*** Opening DATA LISTING ***

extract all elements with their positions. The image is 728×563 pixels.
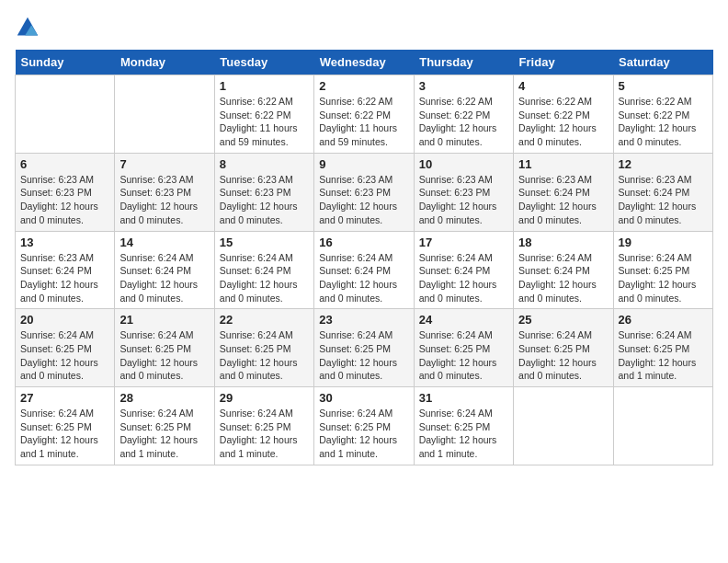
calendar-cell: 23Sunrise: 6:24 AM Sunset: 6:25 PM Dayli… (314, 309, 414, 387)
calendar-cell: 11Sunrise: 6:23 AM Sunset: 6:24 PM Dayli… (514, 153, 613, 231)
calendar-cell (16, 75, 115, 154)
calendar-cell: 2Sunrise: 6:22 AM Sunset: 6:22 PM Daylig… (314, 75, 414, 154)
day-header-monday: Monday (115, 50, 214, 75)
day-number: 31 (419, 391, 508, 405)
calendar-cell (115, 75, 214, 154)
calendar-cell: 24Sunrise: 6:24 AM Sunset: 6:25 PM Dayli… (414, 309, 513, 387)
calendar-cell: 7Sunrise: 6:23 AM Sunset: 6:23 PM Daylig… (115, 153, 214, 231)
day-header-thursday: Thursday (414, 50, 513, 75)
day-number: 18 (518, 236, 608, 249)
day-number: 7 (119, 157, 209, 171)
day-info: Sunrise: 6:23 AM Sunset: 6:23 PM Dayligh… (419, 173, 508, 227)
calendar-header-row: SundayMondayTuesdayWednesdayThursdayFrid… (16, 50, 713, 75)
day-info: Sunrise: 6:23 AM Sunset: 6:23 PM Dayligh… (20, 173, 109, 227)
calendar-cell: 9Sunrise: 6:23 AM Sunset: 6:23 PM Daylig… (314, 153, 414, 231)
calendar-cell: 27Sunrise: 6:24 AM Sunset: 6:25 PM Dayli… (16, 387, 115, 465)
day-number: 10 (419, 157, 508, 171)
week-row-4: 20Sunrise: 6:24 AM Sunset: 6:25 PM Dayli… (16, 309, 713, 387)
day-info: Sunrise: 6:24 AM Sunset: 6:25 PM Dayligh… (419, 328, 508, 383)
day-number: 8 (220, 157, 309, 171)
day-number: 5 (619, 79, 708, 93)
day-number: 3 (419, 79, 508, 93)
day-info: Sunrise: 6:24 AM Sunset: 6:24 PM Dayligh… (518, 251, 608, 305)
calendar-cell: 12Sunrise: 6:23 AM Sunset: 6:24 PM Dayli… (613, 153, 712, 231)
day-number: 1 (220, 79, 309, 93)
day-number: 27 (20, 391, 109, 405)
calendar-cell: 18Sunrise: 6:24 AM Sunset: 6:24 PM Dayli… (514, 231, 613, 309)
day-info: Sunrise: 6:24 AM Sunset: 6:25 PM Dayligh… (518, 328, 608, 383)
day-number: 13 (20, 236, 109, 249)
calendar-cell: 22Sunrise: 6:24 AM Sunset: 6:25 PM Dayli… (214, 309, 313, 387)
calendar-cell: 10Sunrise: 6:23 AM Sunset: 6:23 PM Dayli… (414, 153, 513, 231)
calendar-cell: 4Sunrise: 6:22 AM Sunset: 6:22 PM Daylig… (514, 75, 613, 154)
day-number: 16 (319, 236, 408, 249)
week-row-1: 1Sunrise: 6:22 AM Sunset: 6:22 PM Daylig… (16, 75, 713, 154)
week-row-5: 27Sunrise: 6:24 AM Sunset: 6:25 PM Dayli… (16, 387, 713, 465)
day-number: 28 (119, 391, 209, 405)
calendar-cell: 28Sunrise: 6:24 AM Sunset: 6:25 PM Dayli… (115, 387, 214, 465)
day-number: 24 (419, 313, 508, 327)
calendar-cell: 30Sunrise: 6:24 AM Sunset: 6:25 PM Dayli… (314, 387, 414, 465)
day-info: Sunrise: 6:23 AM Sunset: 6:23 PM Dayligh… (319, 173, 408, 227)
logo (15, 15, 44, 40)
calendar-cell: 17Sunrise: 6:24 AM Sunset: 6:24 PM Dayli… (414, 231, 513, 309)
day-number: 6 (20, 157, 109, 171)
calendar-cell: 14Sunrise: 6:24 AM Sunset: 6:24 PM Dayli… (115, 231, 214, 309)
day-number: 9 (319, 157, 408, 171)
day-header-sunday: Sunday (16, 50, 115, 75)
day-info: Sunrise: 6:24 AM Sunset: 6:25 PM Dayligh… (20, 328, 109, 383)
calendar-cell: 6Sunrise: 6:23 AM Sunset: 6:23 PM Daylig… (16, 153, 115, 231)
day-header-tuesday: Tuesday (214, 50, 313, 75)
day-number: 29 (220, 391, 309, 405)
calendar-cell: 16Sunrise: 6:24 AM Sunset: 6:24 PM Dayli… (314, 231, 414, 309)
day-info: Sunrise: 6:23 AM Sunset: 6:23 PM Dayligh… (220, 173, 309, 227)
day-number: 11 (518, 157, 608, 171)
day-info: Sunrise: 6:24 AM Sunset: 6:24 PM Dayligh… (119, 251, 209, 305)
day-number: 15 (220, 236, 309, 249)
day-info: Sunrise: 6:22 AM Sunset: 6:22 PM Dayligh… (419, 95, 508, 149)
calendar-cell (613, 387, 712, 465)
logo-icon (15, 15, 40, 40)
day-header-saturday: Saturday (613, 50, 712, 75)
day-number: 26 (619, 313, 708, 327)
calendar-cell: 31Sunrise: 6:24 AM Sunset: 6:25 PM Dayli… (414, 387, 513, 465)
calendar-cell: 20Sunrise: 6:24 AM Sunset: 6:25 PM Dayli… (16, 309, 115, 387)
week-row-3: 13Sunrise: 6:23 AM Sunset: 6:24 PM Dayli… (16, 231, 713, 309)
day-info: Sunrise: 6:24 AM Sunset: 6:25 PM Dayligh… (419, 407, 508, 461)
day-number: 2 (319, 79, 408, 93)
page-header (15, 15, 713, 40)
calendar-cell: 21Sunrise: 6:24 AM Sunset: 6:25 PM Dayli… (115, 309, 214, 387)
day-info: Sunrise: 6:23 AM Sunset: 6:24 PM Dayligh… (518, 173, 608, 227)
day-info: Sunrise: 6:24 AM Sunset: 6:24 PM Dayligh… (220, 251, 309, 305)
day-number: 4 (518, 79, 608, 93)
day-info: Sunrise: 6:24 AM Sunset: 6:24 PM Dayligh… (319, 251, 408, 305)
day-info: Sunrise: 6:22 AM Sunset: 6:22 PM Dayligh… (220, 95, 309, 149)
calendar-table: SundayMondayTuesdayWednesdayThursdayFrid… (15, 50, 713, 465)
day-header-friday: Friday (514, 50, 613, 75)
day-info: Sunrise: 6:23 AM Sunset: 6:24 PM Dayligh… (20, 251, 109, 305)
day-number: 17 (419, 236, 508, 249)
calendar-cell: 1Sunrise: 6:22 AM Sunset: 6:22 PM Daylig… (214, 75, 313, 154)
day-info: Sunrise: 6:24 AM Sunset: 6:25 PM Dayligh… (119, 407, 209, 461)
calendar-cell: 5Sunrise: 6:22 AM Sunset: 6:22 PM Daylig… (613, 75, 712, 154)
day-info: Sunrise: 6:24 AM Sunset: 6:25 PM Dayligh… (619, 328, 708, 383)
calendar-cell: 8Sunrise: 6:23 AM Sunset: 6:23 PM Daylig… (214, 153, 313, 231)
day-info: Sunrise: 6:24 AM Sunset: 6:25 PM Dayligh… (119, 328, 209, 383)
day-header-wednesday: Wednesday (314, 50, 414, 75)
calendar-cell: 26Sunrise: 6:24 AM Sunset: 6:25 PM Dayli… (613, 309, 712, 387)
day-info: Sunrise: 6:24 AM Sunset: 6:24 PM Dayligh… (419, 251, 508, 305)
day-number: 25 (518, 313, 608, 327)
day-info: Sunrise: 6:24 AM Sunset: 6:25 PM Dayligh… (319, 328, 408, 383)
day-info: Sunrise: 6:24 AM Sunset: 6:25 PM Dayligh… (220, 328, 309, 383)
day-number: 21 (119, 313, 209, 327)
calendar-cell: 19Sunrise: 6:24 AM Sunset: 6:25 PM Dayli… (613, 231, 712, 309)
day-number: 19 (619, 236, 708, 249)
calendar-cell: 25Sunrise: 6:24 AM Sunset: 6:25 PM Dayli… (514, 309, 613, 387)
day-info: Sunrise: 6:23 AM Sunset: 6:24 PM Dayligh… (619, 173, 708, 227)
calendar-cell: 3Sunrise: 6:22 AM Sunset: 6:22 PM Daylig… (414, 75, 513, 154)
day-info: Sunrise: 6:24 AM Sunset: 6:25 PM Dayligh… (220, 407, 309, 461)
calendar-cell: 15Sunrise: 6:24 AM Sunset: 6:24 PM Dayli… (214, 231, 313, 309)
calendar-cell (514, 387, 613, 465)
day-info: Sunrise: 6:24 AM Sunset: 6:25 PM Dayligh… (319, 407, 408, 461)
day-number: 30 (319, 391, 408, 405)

*** Closing DATA LISTING ***

▶ [WORK TASK]:
Return every line above where "SundayMondayTuesdayWednesdayThursdayFrid" appears.

▶ [COMPLETED EXERCISE]:
calendar-header-row: SundayMondayTuesdayWednesdayThursdayFrid… (16, 50, 713, 75)
calendar-table: SundayMondayTuesdayWednesdayThursdayFrid… (15, 50, 713, 465)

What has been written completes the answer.